I'm sorry that the puppy isn't thriving. It has to be heartbreaking and a feelings of helplessness. I'll keep your puppy in my prayers.


----------



## Babe (Oct 31, 2011)

Sadly Lucky has passed away on Day 13 through the effects of Meconium. Thanks to those who contributed.


----------



## Mindi's mom (Aug 24, 2010)

Babe said:


> Sadly Lucky has passed away on Day 13 through the effects of Meconium. Thanks to those who contributed.

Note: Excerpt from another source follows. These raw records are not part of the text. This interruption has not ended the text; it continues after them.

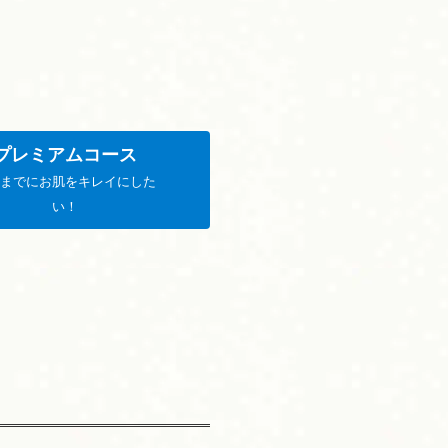
プレミアムコース
日までにお肌をキレイにした
い！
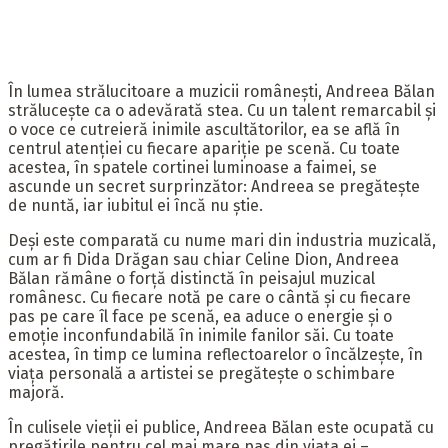
În lumea strălucitoare a muzicii românești, Andreea Bălan
strălucește ca o adevărată stea. Cu un talent remarcabil și
o voce ce cutreieră inimile ascultătorilor, ea se află în
centrul atenției cu fiecare apariție pe scenă. Cu toate
acestea, în spatele cortinei luminoase a faimei, se
ascunde un secret surprinzător: Andreea se pregătește
de nuntă, iar iubitul ei încă nu știe.
Deși este comparată cu nume mari din industria muzicală,
cum ar fi Dida Drăgan sau chiar Celine Dion, Andreea
Bălan rămâne o forță distinctă în peisajul muzical
românesc. Cu fiecare notă pe care o cântă și cu fiecare
pas pe care îl face pe scenă, ea aduce o energie și o
emoție inconfundabilă în inimile fanilor săi. Cu toate
acestea, în timp ce lumina reflectoarelor o încălzește, în
viața personală a artistei se pregătește o schimbare
majoră.
În culisele vieții ei publice, Andreea Bălan este ocupată cu
pregătirile pentru cel mai mare pas din viața ei –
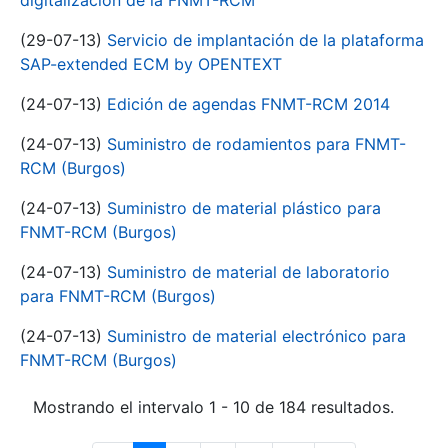
digitalización de la FNMT-RCM
(29-07-13)
Servicio de implantación de la plataforma
SAP-extended ECM by OPENTEXT
(24-07-13)
Edición de agendas FNMT-RCM 2014
(24-07-13)
Suministro de rodamientos para FNMT-
RCM (Burgos)
(24-07-13)
Suministro de material plástico para
FNMT-RCM (Burgos)
(24-07-13)
Suministro de material de laboratorio
para FNMT-RCM (Burgos)
(24-07-13)
Suministro de material electrónico para
FNMT-RCM (Burgos)
Mostrando el intervalo 1 - 10 de 184 resultados.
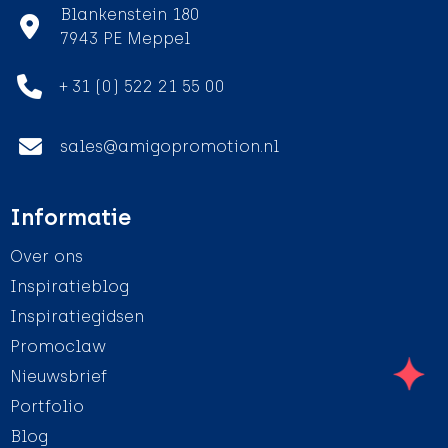
Blankenstein 180
7943 PE Meppel
+ 31 (0) 522 21 55 00
sales@amigopromotion.nl
Informatie
Over ons
Inspiratieblog
Inspiratiegidsen
Promoclaw
Nieuwsbrief
Portfolio
Blog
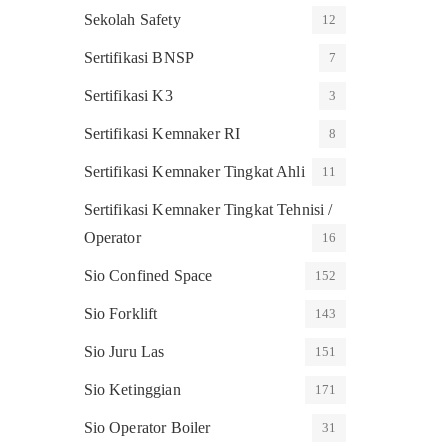
Sekolah Safety
12
Sertifikasi BNSP
7
Sertifikasi K3
3
Sertifikasi Kemnaker RI
8
Sertifikasi Kemnaker Tingkat Ahli
11
Sertifikasi Kemnaker Tingkat Tehnisi /
Operator
16
Sio Confined Space
152
Sio Forklift
143
Sio Juru Las
151
Sio Ketinggian
171
Sio Operator Boiler
31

I am so sorry for your loss.


----------



## Furbabies mom (Jul 25, 2011)

Babe said:


> Sadly Lucky has passed away on Day 13 through the effects of Meconium. Thanks to those who contributed.


Oh I'm so sorry that your baby didn't make it. Heartbreaking.


----------



## pippersmom (May 21, 2012)

Babe said:


> Sadly Lucky has passed away on Day 13 through the effects of Meconium. Thanks to those who contributed.


I'm so sorry


----------



## Snuggle's Mom (Jan 3, 2008)

I am so very sorry for your loss.


----------



## lydiatug (Feb 21, 2012)

I'm so very sorry, its always heartbreaking


----------



## Babe (Oct 31, 2011)

Thanks for your kind messages. It's amazing how attached you can get to a little creature of only 3 ounces after just 13 days.... she tried so hard to survive.... xx


----------